Joe misses going to school and being able to sit with his friends on the school bus. Jen sees him getting stuck and perseverating over finishing any glass of water that is around, and thinks this could well be another coping mechanism in dealing with a world that has suddenly become very small. On the other hand, “shelter-in-place” has given them the opportunity to see how much he’s grown over the last few years. Doug has observed that Joe no longer engages in his long-standing behavior of creating patterns of sounds with plastic coat hangers. While they have loved getting to spend more time with Joe, they see how much he misses his friends and his routines.

Now that Joe is turning 21, the family’s priority is to identify a suitable day program. They had been working with the school district to identify programs in San Mateo County when the pandemic hit.
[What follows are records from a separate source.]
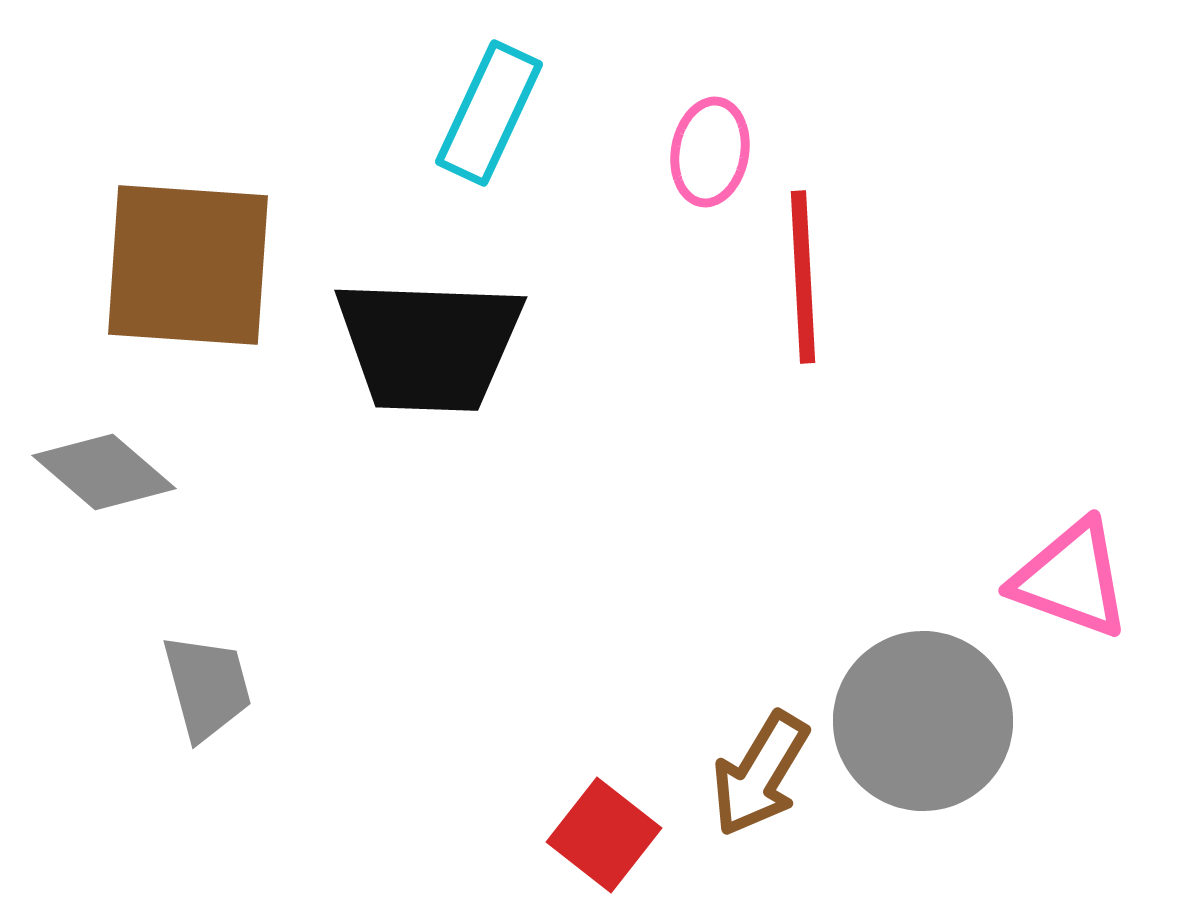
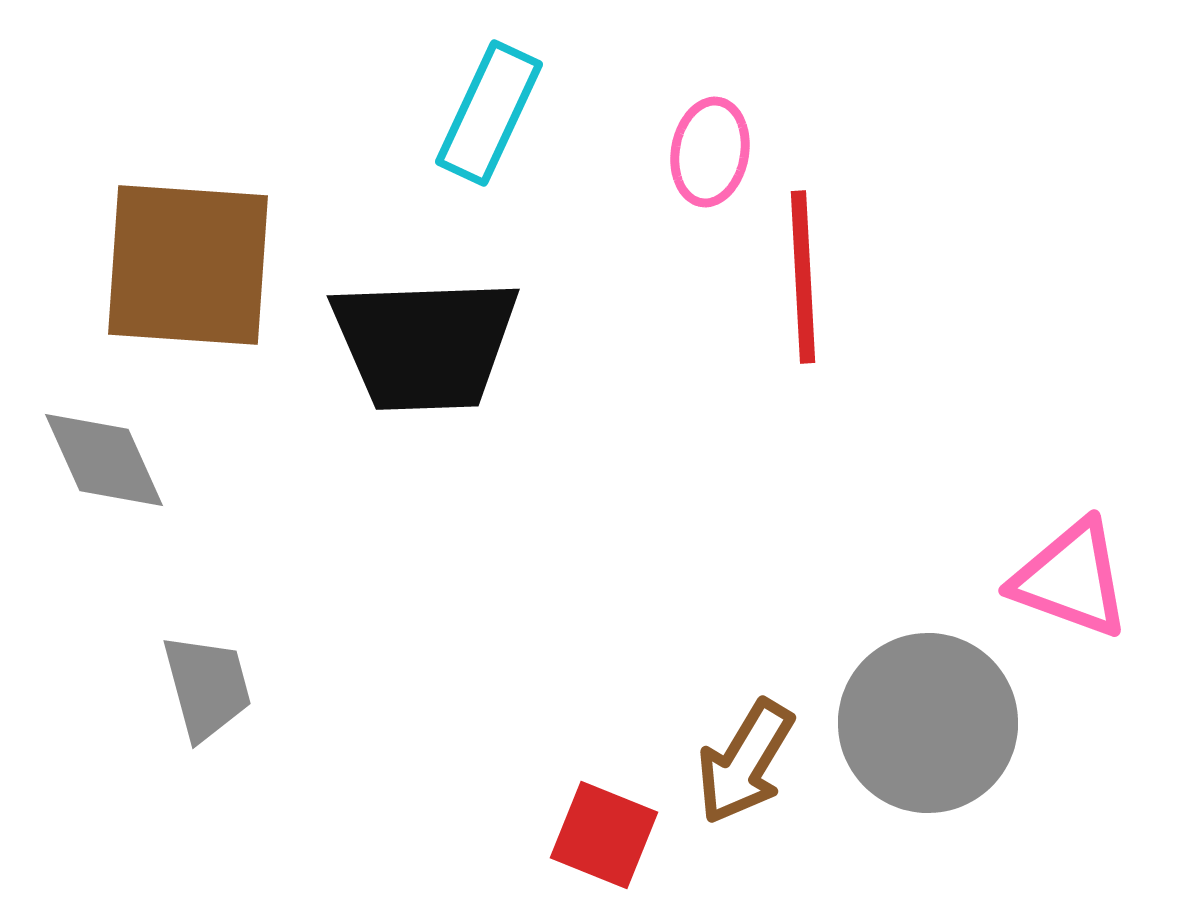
black trapezoid: moved 4 px left, 1 px up; rotated 4 degrees counterclockwise
gray diamond: moved 12 px up; rotated 25 degrees clockwise
gray circle: moved 5 px right, 2 px down
brown arrow: moved 15 px left, 12 px up
red square: rotated 16 degrees counterclockwise
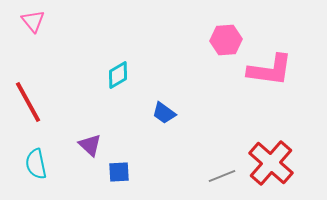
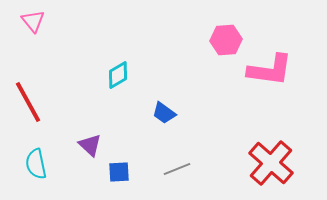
gray line: moved 45 px left, 7 px up
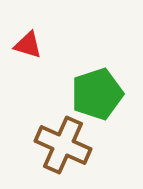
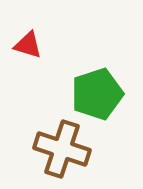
brown cross: moved 1 px left, 4 px down; rotated 6 degrees counterclockwise
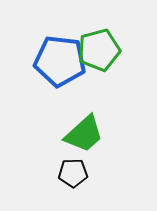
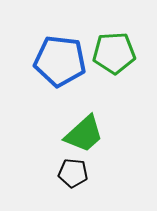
green pentagon: moved 15 px right, 3 px down; rotated 12 degrees clockwise
black pentagon: rotated 8 degrees clockwise
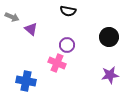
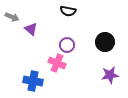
black circle: moved 4 px left, 5 px down
blue cross: moved 7 px right
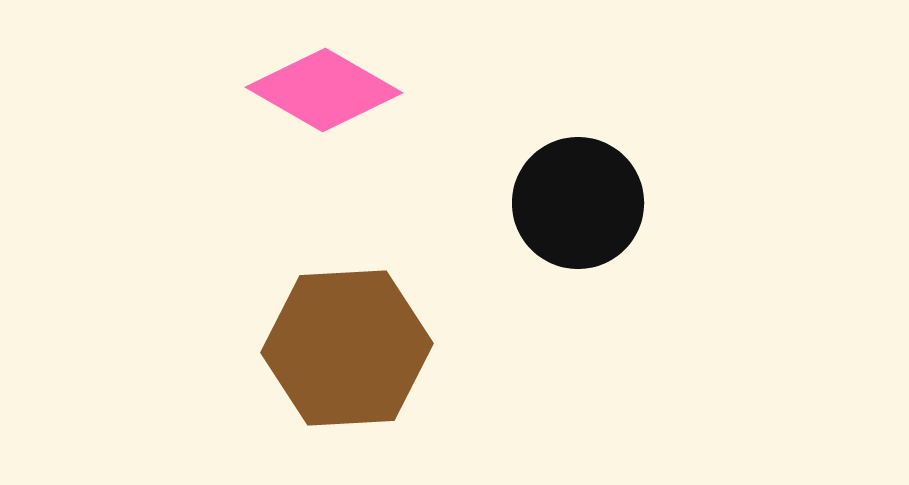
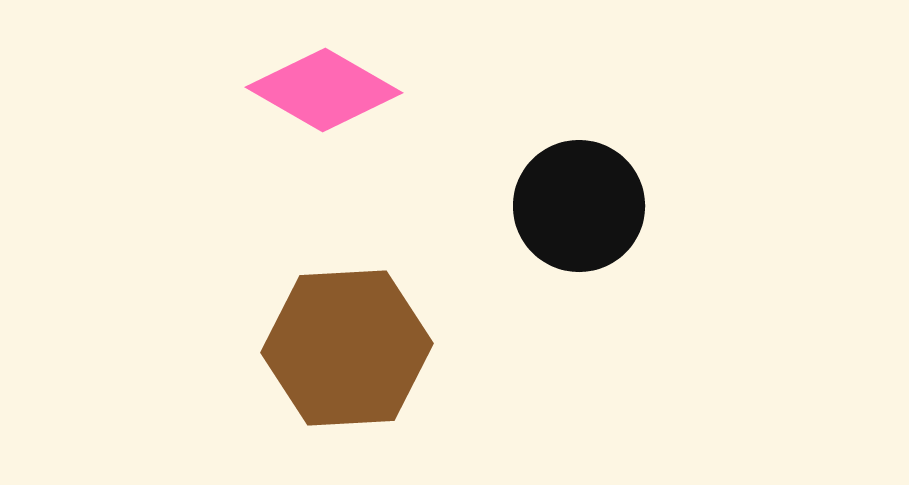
black circle: moved 1 px right, 3 px down
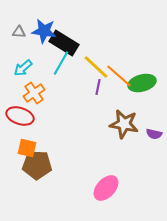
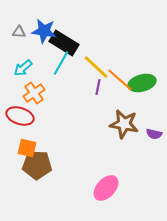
orange line: moved 1 px right, 4 px down
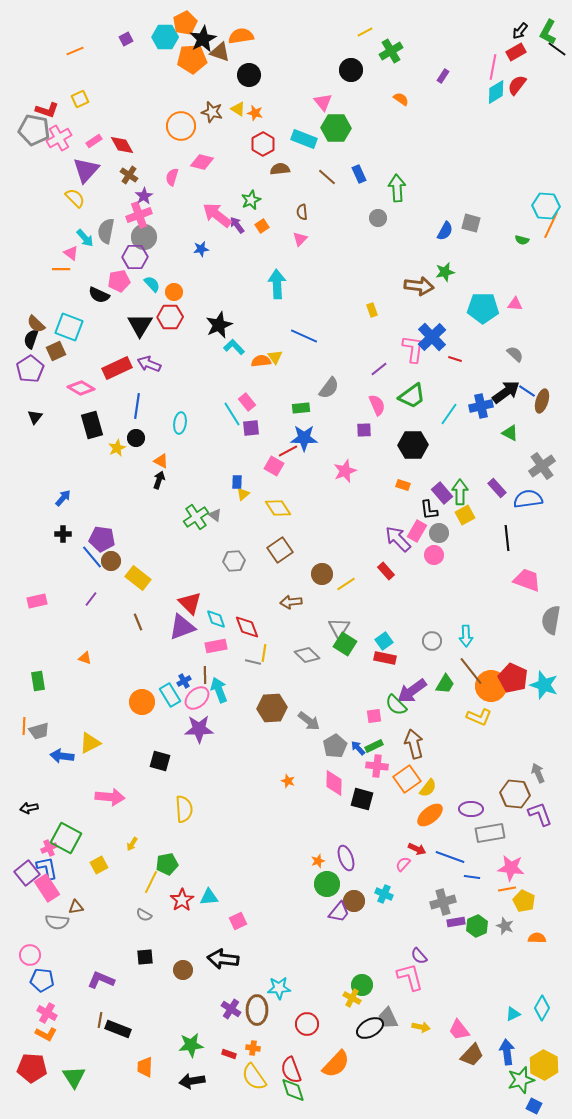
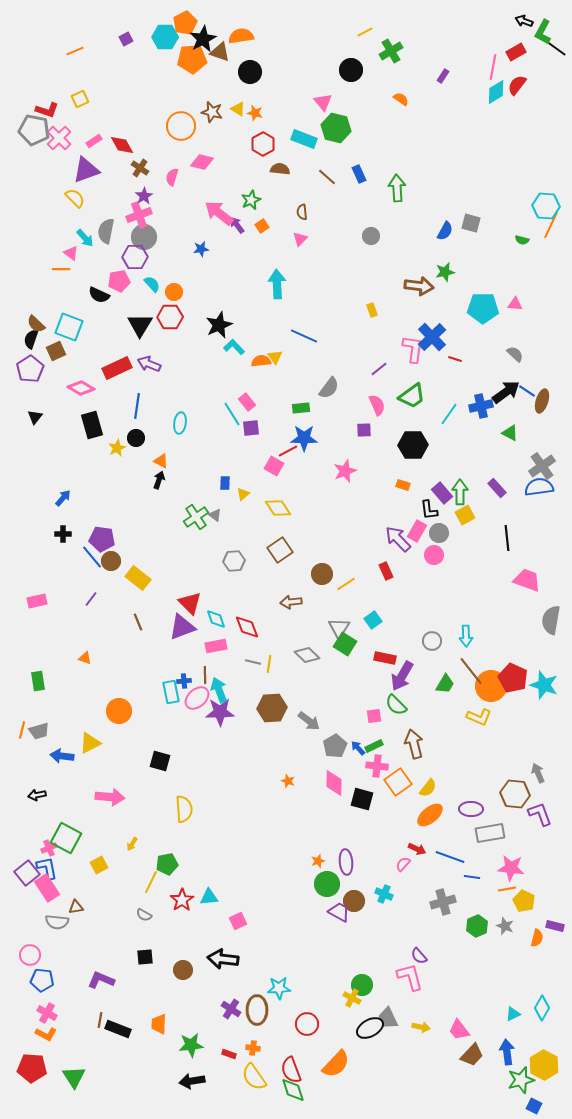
black arrow at (520, 31): moved 4 px right, 10 px up; rotated 72 degrees clockwise
green L-shape at (548, 32): moved 5 px left
black circle at (249, 75): moved 1 px right, 3 px up
green hexagon at (336, 128): rotated 12 degrees clockwise
pink cross at (59, 138): rotated 15 degrees counterclockwise
brown semicircle at (280, 169): rotated 12 degrees clockwise
purple triangle at (86, 170): rotated 28 degrees clockwise
brown cross at (129, 175): moved 11 px right, 7 px up
pink arrow at (217, 215): moved 2 px right, 2 px up
gray circle at (378, 218): moved 7 px left, 18 px down
blue rectangle at (237, 482): moved 12 px left, 1 px down
blue semicircle at (528, 499): moved 11 px right, 12 px up
red rectangle at (386, 571): rotated 18 degrees clockwise
cyan square at (384, 641): moved 11 px left, 21 px up
yellow line at (264, 653): moved 5 px right, 11 px down
blue cross at (184, 681): rotated 24 degrees clockwise
purple arrow at (412, 691): moved 10 px left, 15 px up; rotated 24 degrees counterclockwise
cyan rectangle at (170, 695): moved 1 px right, 3 px up; rotated 20 degrees clockwise
orange circle at (142, 702): moved 23 px left, 9 px down
orange line at (24, 726): moved 2 px left, 4 px down; rotated 12 degrees clockwise
purple star at (199, 729): moved 21 px right, 17 px up
orange square at (407, 779): moved 9 px left, 3 px down
black arrow at (29, 808): moved 8 px right, 13 px up
purple ellipse at (346, 858): moved 4 px down; rotated 15 degrees clockwise
purple trapezoid at (339, 912): rotated 100 degrees counterclockwise
purple rectangle at (456, 922): moved 99 px right, 4 px down; rotated 24 degrees clockwise
orange semicircle at (537, 938): rotated 102 degrees clockwise
orange trapezoid at (145, 1067): moved 14 px right, 43 px up
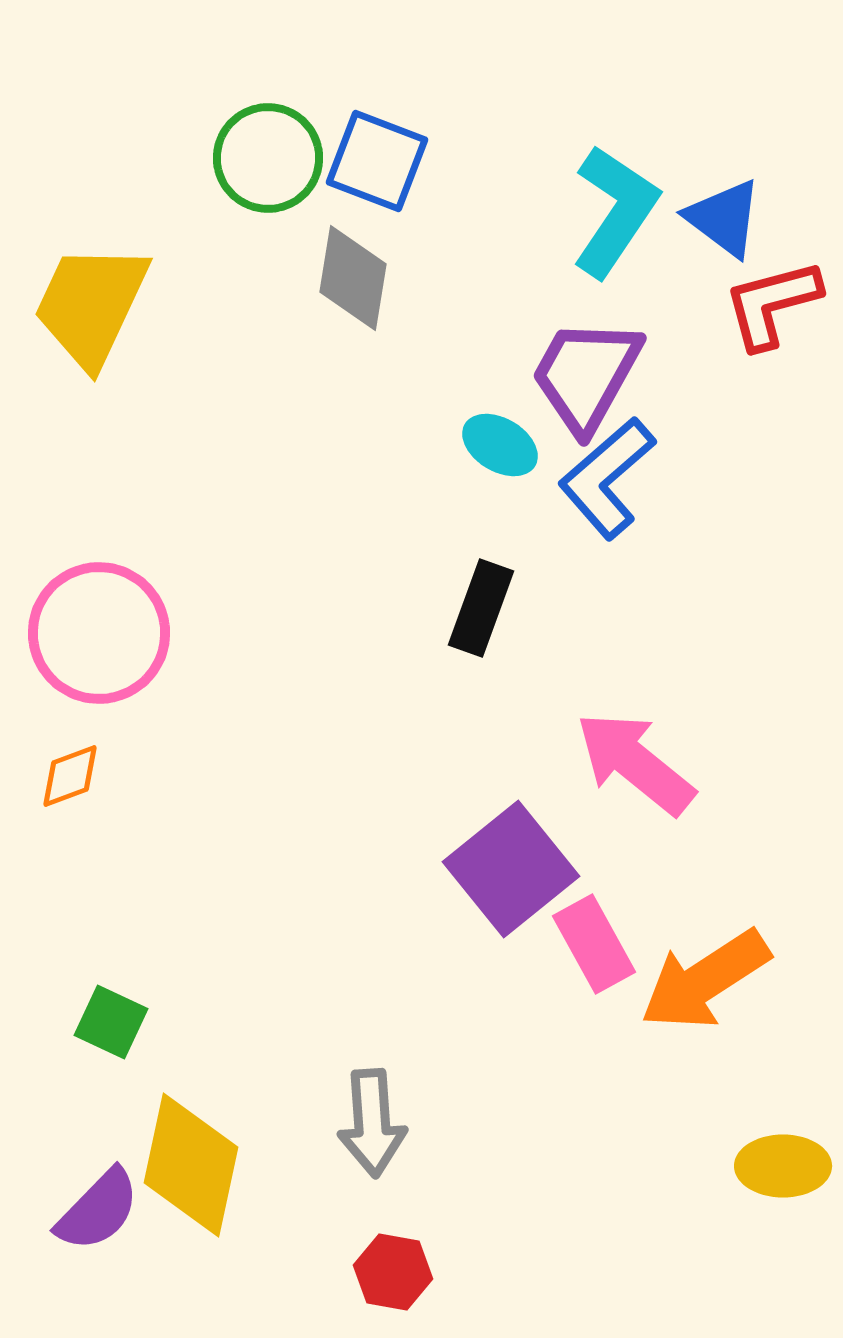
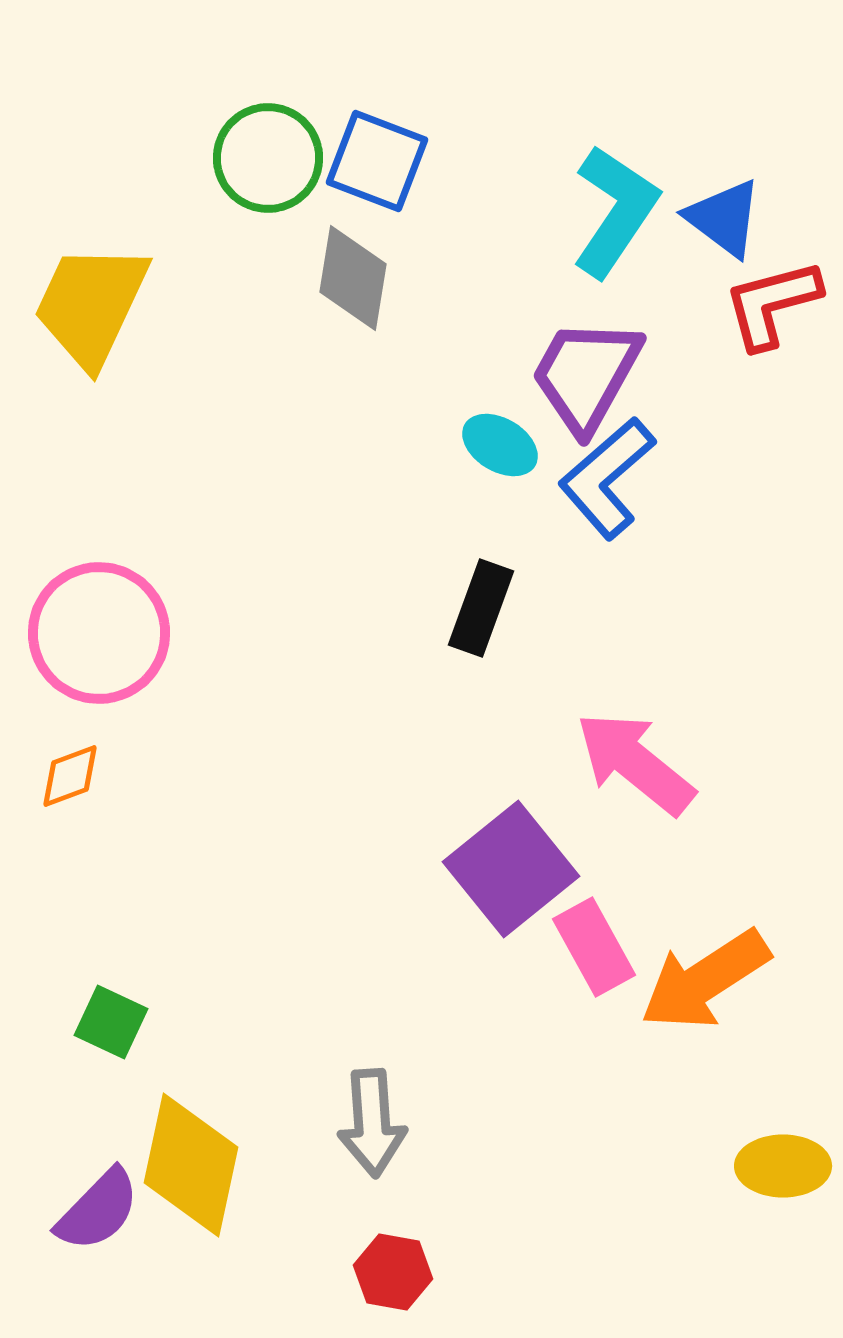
pink rectangle: moved 3 px down
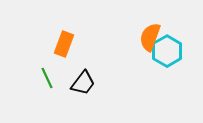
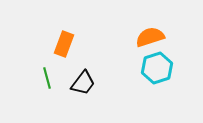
orange semicircle: rotated 52 degrees clockwise
cyan hexagon: moved 10 px left, 17 px down; rotated 12 degrees clockwise
green line: rotated 10 degrees clockwise
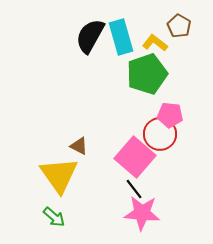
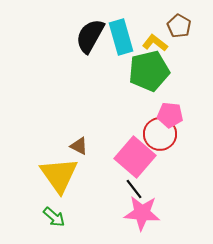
green pentagon: moved 2 px right, 3 px up; rotated 6 degrees clockwise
Joe’s family think it’s important for Joe to be appreciated for who he is and what he brings to the table and to be as independent as he is able to be. They also want him to engage in tasks that will help his self-worth. Joe has held down jobs, like hanging clothes at Old Navy, as well as making and selling dog biscuits at his school. He'd like to work in a sandwich shop selling sandwiches. Joe is also interested in back room office type of work like paper shredding. Joe’s family is excited to have the support of NeuroNav to help find opportunities for the immediate future and beyond.


At home, Joe is a big helper - he makes his bed, sweeps, and helps with the dishes and laundry. As much as they would like to have Joe continue to live with them, Jen and Doug feel the home environment is too stagnant for him. They’d like Joe to live in a stimulating environment with other adults his age and with multiple levels of support. His family also wants Joe to be close enough to be involved in all of the family activities.


Such decisions are not easy in a world that is not well-defined in terms of services and support for people with disabilities. Even the things that should be straightforward, like applying for Social Security benefits, can feel like giant tasks because there’s so much fear around getting it right. NeuroNav helped give the family the information they needed and walked them through the process to make sure they didn’t miss anything.


Jen pointed to all these upcoming decisions and their previous success with NeuroNav as the reason why they’re continuing to work with the company. She felt NeuroNav was the appropriate navigator for their family - they are the right team to have on her family’s side to find the right place for Joe, the right work environment, the right future.


“We’re just starting this. It’s nerve racking for the parents. We want Joe to be happy and healthy and have something that makes him feel good about himself.”